Acemoglu baulks at conventional policy for dealing with tech-based inequality, such as universal basic income, because “it leaves the underlying power distribution the same. It elevates people who are earning and gives others the crumbs. It makes the system more hierarchical in some sense.”
Instead: “I think the skills of a carpenter or a gardener or an electrician or a writer, those are just the greatest achievements of humanity, and I think we should try to elevate those skills and elevate those contributions,” he says. “Technology could do that, but that means to use technology not to replace these people, not to automate those tasks, but to increase their productivity by giving them better tools, better information and better organisation.”
But he has a touching belief in the current US administration. “Biden is the most pro-worker president since Franklin D Roosevelt.” Acemoglu reckons “We need to create an environment in which workers have a voice” — though not necessarily the current union structure.” He looks to the ‘Germanic model’ in which the public and private sectors and labour ‘work together’, rather than the US’s neo-liberal regimen.
But Acemoglu hints at a better alternative: “You read evolutionary psychology or talk to many people who would say they want to be richer than you, more powerful than the other person and so on, and you think that’s the way it is.

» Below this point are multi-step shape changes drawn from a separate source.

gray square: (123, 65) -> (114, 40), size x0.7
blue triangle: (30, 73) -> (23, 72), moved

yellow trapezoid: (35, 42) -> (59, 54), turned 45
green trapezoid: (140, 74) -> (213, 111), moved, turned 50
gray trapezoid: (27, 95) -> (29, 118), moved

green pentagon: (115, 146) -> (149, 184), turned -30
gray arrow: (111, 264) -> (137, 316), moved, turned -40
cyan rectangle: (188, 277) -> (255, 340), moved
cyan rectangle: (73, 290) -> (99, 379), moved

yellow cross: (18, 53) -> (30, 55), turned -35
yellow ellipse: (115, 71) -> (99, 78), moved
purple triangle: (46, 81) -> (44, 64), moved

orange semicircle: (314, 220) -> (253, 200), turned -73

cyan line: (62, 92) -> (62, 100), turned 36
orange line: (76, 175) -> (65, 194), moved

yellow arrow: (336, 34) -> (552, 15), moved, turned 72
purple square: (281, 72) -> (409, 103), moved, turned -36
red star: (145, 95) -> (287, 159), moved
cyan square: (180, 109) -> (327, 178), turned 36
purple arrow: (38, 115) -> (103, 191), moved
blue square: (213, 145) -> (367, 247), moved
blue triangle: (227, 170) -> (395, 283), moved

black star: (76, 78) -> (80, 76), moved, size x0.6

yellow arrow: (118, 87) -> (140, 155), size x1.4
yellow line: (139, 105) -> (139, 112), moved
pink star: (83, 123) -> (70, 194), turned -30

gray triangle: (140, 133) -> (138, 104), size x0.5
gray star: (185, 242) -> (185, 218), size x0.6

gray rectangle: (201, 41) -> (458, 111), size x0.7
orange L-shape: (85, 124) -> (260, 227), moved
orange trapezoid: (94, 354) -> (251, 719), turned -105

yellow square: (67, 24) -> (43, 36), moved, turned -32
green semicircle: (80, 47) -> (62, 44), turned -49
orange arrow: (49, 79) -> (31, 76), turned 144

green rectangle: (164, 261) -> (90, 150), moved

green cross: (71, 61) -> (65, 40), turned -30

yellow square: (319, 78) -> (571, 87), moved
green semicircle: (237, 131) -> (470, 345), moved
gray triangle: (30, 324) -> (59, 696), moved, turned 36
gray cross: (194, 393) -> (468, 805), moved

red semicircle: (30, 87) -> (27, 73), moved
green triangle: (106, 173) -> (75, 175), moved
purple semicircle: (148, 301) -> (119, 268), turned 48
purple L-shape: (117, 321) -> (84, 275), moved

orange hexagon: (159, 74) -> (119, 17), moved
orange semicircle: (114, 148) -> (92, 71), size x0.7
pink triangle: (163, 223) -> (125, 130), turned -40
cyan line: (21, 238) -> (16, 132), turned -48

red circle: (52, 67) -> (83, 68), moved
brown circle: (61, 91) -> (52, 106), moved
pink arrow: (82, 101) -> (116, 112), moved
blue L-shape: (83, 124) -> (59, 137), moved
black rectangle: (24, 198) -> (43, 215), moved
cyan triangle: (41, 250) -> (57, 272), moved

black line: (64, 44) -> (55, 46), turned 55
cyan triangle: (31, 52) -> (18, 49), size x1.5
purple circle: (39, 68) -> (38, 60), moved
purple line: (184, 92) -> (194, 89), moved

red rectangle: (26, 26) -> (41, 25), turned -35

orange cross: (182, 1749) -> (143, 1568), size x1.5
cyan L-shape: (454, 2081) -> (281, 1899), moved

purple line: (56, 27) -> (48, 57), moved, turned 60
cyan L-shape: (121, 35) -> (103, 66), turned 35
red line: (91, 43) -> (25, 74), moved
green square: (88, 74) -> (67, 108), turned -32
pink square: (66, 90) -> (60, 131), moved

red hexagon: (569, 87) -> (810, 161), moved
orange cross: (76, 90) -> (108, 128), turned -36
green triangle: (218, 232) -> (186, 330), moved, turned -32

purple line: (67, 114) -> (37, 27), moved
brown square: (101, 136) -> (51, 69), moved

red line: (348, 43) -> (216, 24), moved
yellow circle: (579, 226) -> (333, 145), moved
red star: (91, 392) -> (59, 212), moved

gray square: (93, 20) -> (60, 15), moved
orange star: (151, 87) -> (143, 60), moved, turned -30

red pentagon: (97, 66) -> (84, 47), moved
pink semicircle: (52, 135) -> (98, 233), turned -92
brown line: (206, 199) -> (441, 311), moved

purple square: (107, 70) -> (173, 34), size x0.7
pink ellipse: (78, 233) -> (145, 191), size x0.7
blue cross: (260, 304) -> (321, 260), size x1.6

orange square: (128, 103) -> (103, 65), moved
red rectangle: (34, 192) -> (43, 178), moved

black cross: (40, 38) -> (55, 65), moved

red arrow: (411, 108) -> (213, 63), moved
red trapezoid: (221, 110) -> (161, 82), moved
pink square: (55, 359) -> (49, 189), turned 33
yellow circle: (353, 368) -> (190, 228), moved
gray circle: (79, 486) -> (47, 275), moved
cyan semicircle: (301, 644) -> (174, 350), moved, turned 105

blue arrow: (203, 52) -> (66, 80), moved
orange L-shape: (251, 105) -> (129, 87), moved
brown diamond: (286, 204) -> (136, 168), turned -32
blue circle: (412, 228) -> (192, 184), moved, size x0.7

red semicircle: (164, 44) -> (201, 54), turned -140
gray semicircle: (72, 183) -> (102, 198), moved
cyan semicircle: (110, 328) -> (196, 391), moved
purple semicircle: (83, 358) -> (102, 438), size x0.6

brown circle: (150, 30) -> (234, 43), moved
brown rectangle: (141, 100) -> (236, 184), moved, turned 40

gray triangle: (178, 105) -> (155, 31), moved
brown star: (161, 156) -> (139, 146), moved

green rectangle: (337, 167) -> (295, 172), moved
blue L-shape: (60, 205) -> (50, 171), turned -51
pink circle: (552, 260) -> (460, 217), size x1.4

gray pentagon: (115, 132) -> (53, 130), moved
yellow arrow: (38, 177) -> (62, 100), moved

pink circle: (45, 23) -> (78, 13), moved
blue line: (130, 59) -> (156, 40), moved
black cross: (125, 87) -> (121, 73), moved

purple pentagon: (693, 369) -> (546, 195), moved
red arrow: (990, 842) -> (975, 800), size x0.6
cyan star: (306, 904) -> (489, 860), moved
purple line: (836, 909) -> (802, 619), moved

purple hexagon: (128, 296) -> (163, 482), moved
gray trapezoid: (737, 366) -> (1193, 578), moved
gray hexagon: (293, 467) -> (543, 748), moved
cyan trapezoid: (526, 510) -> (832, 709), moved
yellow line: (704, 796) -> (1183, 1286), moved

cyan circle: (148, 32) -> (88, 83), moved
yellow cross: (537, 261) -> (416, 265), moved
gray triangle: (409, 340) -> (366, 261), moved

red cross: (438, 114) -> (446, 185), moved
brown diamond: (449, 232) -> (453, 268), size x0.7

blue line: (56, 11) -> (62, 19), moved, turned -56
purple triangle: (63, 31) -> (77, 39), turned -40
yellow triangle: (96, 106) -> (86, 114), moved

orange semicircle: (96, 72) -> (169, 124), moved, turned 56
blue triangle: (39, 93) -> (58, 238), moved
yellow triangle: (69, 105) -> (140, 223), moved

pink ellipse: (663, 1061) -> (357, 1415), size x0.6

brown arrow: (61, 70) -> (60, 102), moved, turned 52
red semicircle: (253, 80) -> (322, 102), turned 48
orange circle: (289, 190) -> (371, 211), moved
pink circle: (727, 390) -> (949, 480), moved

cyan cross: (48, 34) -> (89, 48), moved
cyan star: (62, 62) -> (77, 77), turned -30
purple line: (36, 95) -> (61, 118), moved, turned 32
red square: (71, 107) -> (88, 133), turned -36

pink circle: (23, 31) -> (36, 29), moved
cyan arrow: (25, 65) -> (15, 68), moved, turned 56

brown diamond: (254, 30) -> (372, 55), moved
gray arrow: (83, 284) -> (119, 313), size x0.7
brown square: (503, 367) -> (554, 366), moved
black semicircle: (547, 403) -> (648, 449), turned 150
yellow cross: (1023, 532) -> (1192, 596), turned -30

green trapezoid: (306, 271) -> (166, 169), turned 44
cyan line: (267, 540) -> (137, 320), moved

But then you talk to anthropologists, and they’ll tell you that for much of our humanity we lived in this egalitarian hunter-gatherer manner — so, what’s up with that?” An egalitarian society where automation is used to meet social need requires cooperative, commonly owned automated means of production. Rather than reduce jobs and the livelihoods of humans, AI under common ownership and planning could reduce the hours of human labour for all. That would be the real game changer.